We evaluated the following FMs on the 6 supported WSI-classification tasks. We report Balanced Accuracy for binary & multiclass tasks and generalized Dice score (no background) for segmentation tasks. The score shows the average performance over 5 runs for patch-level classification & segmentation tasks, and 20 runs for slide-level (due to higher standard deviation among runs). Note the leaderboard orders from best to worst according to the average performance across all tasks, excluding BACH (not comparable due to much larger patch size).


Screenshot


The runs use the default setup described in the section below.

eva trains the decoder on the "train" split and uses the "validation" split for monitoring, early stopping and checkpoint selection. Evaluation results are reported on the "test" split if available and otherwise on the "validation" split.

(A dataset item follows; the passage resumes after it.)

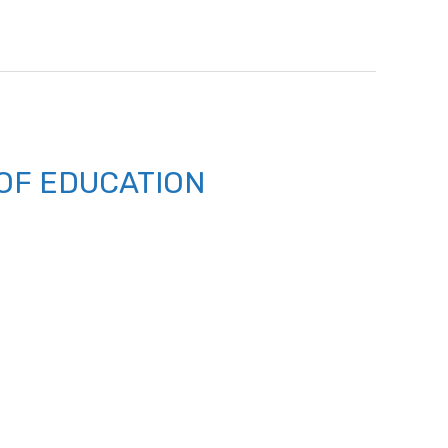
OF EDUCATION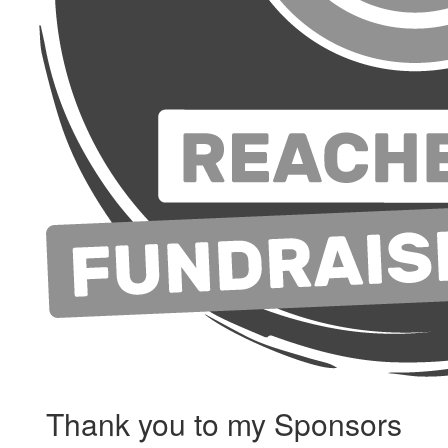
Thank you to my Sponsors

For details on the FM-backbones and instructions to replicate the results, check out Replicate evaluations. For information on the tasks, check out Datasets. For Camelyon16 runtime optimization we use only 1000 foreground patches per slide which impacts the performance on this benchmark accross all models.

Evaluation protocol

eva uses a fixed protocol customized to each category of tasks. The setup has proven to be performant and robust independent of task and model size & architecture and generally prioritizes fairness and comparability over state-of-the-art performance.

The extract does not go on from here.